U.S. Military Buys Location Data from Ordinary Apps
The Claim
Various Muslim apps have been knowingly and intentionally selling their users’ data to the US military.
News posted on
Emerging story
Users have taken to Twitter to denounce various apps, particularly Muslim Pro, following an exposé by vice that uncovered how the US military is procuring the location data of Muslims worldwide. Twitter users have repeatedly shared that Muslim Pro had been selling the data of its users to the US military.
Muslim Pro has denied that it has sold its users’ location data to the US military, but the report by Vice’s Motherboard shows otherwise.
Misbar’s Analysis
Vice’s Motherboard has discovered in a report that the US military has been buying the location data of millions of Muslims from ordinary apps such as a weather app, Craig’s List, and Muslim Prayer and Qur’an App, which has been downloaded over 98 million times. The US Special Operations Command relied on data analytics companies, X-mode and Babel Street, to procure the data from the apps, who then sold it to contractors, industries, government agencies and the military.
The way the US military retrieved the data was through appointing two data broker companies known as Babel Street and X Mode who sent streams of location data from ordinary apps to the US military. A data broker is a third person or company which specializes in collecting information about individuals from public records and private sources, including apps, and thereafter sells that information to customers. In this case, the customer was the US military which wanted to procure the location data of Muslims within the US and around the world.
The first stream is through Babel street which owns a product called LOCATE X, which tracks phones, and sold access to that product to the US Special Operations Command to assist in “overseas special forces operations.” The second stream is through X-Mode, which is a company that pays app developers to put its location data-collecting code into apps to be sent back to them where it is then analyzed and sold to third parties.

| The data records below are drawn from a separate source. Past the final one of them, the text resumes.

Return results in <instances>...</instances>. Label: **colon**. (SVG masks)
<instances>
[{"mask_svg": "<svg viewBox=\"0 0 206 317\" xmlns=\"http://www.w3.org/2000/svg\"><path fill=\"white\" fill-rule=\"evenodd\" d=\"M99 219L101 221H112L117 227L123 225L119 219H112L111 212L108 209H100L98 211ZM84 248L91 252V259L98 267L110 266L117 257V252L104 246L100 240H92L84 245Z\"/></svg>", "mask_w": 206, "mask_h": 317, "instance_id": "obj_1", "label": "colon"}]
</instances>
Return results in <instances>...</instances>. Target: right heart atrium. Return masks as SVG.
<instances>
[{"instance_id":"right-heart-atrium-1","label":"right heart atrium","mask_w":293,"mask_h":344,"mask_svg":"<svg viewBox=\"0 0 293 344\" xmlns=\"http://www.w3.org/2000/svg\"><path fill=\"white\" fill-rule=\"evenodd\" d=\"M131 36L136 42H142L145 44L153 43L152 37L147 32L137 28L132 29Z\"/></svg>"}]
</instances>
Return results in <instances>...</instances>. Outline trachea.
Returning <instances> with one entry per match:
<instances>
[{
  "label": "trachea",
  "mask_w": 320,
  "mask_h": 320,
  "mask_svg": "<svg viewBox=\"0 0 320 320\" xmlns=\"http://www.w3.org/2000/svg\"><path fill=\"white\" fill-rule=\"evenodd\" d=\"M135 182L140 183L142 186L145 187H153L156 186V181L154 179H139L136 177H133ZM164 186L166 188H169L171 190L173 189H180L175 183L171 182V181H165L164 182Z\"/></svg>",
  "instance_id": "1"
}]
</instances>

X-Mode was the company that had a contract with Muslim Pro, a Prayer and Qur’an app that has been downloaded nearly 100 million times. At the same time, X-Mode was in a contract with the US military in procuring certain types of data.

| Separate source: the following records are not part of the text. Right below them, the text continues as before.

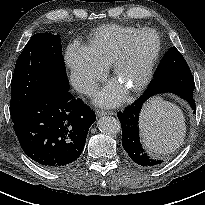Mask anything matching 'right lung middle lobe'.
<instances>
[{
  "mask_svg": "<svg viewBox=\"0 0 205 205\" xmlns=\"http://www.w3.org/2000/svg\"><path fill=\"white\" fill-rule=\"evenodd\" d=\"M68 89L60 35H33L17 59L11 81L12 121L45 94Z\"/></svg>",
  "mask_w": 205,
  "mask_h": 205,
  "instance_id": "dd1d6c3e",
  "label": "right lung middle lobe"
}]
</instances>
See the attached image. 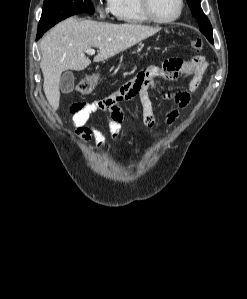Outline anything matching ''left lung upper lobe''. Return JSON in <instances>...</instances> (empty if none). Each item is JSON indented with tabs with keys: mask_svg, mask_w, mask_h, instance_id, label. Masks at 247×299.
Wrapping results in <instances>:
<instances>
[{
	"mask_svg": "<svg viewBox=\"0 0 247 299\" xmlns=\"http://www.w3.org/2000/svg\"><path fill=\"white\" fill-rule=\"evenodd\" d=\"M200 1L201 0H187L192 15L198 21L200 31L206 36L209 42L213 44L212 26L207 16L203 13Z\"/></svg>",
	"mask_w": 247,
	"mask_h": 299,
	"instance_id": "obj_1",
	"label": "left lung upper lobe"
}]
</instances>
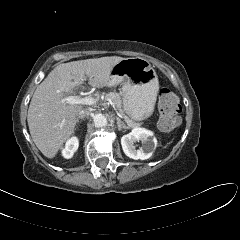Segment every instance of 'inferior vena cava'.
Listing matches in <instances>:
<instances>
[{"label":"inferior vena cava","mask_w":240,"mask_h":240,"mask_svg":"<svg viewBox=\"0 0 240 240\" xmlns=\"http://www.w3.org/2000/svg\"><path fill=\"white\" fill-rule=\"evenodd\" d=\"M90 112L91 111L88 108L82 109L81 111H79L78 117L84 118V117L88 116L90 114Z\"/></svg>","instance_id":"1"}]
</instances>
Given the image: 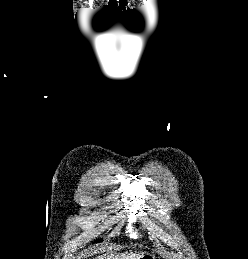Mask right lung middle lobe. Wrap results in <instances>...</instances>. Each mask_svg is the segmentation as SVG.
<instances>
[{
	"label": "right lung middle lobe",
	"mask_w": 248,
	"mask_h": 259,
	"mask_svg": "<svg viewBox=\"0 0 248 259\" xmlns=\"http://www.w3.org/2000/svg\"><path fill=\"white\" fill-rule=\"evenodd\" d=\"M101 241H102V240H96L95 243H99V242H101Z\"/></svg>",
	"instance_id": "1"
}]
</instances>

X-Mode had also confirmed it is selling information taken from ordinary smartphone apps to “US military customers” for purposes concerning “counter-terrorism, cyber-security and predicting future COVID-19 hotspots.” The US military has also confirmed the finding of the investigation in a statement by US Senator Ron Wyden, citing the need to “support Special Operations forces’ mission requirements overseas.”

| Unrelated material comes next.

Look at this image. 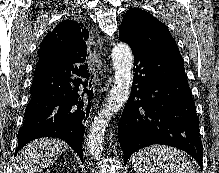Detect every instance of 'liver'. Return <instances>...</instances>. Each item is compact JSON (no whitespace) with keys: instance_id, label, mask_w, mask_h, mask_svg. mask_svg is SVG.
<instances>
[{"instance_id":"liver-1","label":"liver","mask_w":219,"mask_h":173,"mask_svg":"<svg viewBox=\"0 0 219 173\" xmlns=\"http://www.w3.org/2000/svg\"><path fill=\"white\" fill-rule=\"evenodd\" d=\"M68 149L61 140L41 138L27 144L17 155L14 173H37L51 165Z\"/></svg>"}]
</instances>
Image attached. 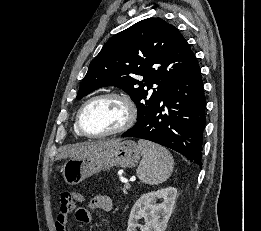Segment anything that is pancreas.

It is important to understand that X-mode is the middleman and that there was no direct contact between its customer, being defense contractors, and the apps from which data was obtained, being Muslim Pro. Vice’s Motherboard spoke with the apps developers and confirmed that they were unaware that X-mode, who they sell data to, in turn, worked with military contractors, stating that the location industry is a black box even for people that work within it. However, Muslim Pro misrepresented the claim stating that Vice’s investigation found it sold its users’ data to the US military directly, which was not the case. Joseph Cox, the author of the report by Vice’s Motherboard, confirmed this on Twitter:
However, Misbar finds that it is important to note that this is still a serious breach of privacy for the apps’ users and that not enough due diligence was done on the part of Muslim Pro in the sale of personal data and in warning users that their data was being sold. Some apps that were observed sending location data to X-Mode do include that info in their privacy policy or have a pop-up saying it will use location data for some purposes. Others had no warning whatsoever, including Muslim Pro. An ordinary user would have no idea. Furthermore, X-Mode previously informed Motherboard that it gathers data from 400 apps. Considering that there are apps that don’t actually get users' consent, it would not be surprising if more of these apps weren't either.
Both Muslim Pro and Twitter users have been selective in sharing their information. The investigation by Vice hasn’t found that Muslim Pro has sold users’ data to the US military, but rather the app has a contract with X-mode, with whom it sold the data. Thereafter, X-mode sells that location data to defense contractors who then sell it to the US military, without the knowledge of the app’s developers. Either way, the location data of nearly 100 million Muslim users have ended up in the hands of the US military, and the LOCATION X program, which the US military has access to, can de-anonymize the data to reveal the identity of a specific user. Muslim Pro has stopped sharing location data with X-Mode following the release of Vice’s report.
The Singaporean Personal Data Protection Commission is currently investigating the claim of mass privacy breach by Muslim Pro, as the app’s developer, Bitsmedia, is headquartered in Singapore. The revelation is particularly alarming considering the global context of growing islamophobia. There is a strong possibility that the location data, which can be de-anonymized, could potentially be used for measures beyond its intended purpose, that result in further surveillance and crackdowns on Muslim minorities worldwide.